Your monument shall be my gentle verse,
Which eyes not yet created shall o'er-read,
And tongues to be your being shall rehearse
When all the breathers of this world are dead;
You still shall live--such virtue hath my pen--
Where breath most breathes, even in the mouths of men.

More...

----------


## rich14285

Sonnet 81 by Wm Shakespeare:

"Or I shall live your epitaph to make,
Or you survive when I in earth am rotten,
From hence your memory death cannot take,
Although in me each part will be forgotten.
Your name from hence immortal life shall have,
Though I, once gone, to all the world must die:
The earth can yield me but a common grave,
When you entombed in men's eyes shall lie.
Your monument shall be my gentle verse,
Which eyes not yet created shall o'er-read;
And tongues to be, your being shall rehearse,
When all the breathers of this world are dead;
You still shall live, such virtue hath my pen,
Where breath most breathes, even in the mouths of men."

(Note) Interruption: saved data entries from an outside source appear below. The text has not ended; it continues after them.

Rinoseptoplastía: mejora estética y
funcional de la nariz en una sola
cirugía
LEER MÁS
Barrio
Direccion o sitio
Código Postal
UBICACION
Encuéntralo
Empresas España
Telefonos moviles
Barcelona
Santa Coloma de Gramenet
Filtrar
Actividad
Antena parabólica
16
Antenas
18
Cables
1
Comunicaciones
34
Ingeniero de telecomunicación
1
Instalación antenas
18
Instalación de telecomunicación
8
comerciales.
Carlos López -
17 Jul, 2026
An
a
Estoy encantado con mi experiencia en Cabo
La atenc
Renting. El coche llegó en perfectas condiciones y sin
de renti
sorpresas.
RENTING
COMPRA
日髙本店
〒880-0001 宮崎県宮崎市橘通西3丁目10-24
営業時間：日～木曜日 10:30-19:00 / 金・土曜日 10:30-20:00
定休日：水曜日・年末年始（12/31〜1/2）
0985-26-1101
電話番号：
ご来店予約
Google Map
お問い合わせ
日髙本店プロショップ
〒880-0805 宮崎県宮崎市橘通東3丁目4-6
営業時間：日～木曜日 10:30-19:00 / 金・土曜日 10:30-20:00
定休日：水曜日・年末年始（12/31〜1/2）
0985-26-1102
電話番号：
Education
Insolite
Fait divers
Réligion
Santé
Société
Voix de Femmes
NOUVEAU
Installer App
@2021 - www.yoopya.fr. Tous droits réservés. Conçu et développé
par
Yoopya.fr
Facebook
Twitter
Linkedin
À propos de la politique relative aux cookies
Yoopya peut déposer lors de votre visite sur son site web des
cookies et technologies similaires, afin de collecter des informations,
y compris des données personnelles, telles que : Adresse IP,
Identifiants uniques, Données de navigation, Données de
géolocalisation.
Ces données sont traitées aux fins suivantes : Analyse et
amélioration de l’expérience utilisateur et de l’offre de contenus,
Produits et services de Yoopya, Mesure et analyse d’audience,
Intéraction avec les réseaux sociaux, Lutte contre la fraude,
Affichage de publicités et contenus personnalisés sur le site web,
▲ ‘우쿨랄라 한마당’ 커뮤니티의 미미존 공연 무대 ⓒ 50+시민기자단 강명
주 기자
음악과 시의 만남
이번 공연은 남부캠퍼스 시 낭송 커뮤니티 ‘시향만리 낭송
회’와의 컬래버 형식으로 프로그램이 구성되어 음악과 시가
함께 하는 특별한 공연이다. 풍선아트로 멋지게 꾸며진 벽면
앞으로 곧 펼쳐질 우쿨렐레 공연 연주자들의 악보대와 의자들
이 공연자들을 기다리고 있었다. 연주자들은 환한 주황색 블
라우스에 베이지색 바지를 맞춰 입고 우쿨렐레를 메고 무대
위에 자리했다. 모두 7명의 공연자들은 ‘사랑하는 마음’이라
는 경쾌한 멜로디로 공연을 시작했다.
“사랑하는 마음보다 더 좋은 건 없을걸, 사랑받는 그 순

In this sonnet, one may hear the voice of the poet, or perhaps, it is more accurate to suggest that one may overhear the voice of the poet speaking unto his patron, regarding some accomplishment. Such lines as "your memory death cannot take"; "Your name from hence immortal life shall have"; "Your monument shall be my gentle verse" can indicate that the poet has done something, written some thing specific, has accomplished some thing in particular. Does anyone know what the poet is talking about? Could it be that it has some thing to do with Shakespeare's "Non Sanz Droict", or "Not without Right", that is as in an understanding of a speaking on the name and fame of his patron?

----------


## rich14285

"You still shall live--such virtue hath my pen--
Where breath most breathes, even in the mouths of men."

One additional thought on lines 13-14, since "As You Like It" is on HBO tonight, is a question. The question is "where" does "breath most" breathe? Is it not in Rosalind's role? Given the answer is yes, then the question becomes: is Branagh correct to suggest "As You Like It" is simply romantic comedy? "For Branagh, the idea of making a movie version came to him while playing Touchstone, the court fool, in repertoire in the mid-'80s (the role here is played by Alfred Molina). "As You Like It is a classic feel-good romantic comedy," explains Branagh, "and I've seen it have a delirious effect on audiences." (http://www.hbo.com/films/asyoulikeit/synopsis/)

----------


## rich14285

I guess the question becomes, at some point, in a discussion of "As You Like It", who are "you" and what is "It" ? In Sonnet 24.4."And perspective, it is best painter's art", we might be reminded that Shakespeare is the Bard of "best painter's art", i.e., the art of perspective. Wherefore, it seems reasonable to ask what is Shakespeare's spin, what is his best painter's art, when he crafts "As You Like It"? An approach to an answer to such a question might begin with a reading of sonnet 117: 
Accuse me thus: that I have scanted all 
Wherein I should your great deserts repay, 
Forgot upon your dearest love to call, 
Whereto all bonds do tie me day by day;
That I have frequent been with unknown minds, 
And given to time your own dear-purchas'd
right; 
That I have hoisted sail to all the winds 
Which should transport me furthest from your
sight.
Book both my wilfulness and errors down, 
And on just proof surmise accumulate;
Bring me within the level of your frown, 
But shoot not at me in your waken'd hate; 
Since my appeal says I did strive to prove 
The constancy and virtue of your love.

In particular,"Bring me within the level of your frown", when painted upon art's borrowed face, is it, or is it not without righteousness? Or, is it simply, "As You Like It"? Or, as you like "your frown" made more agreeable, perhaps, then and only then, it is not without right, or not without righteousness, or, if you will, "Non Sanz Droict".

----------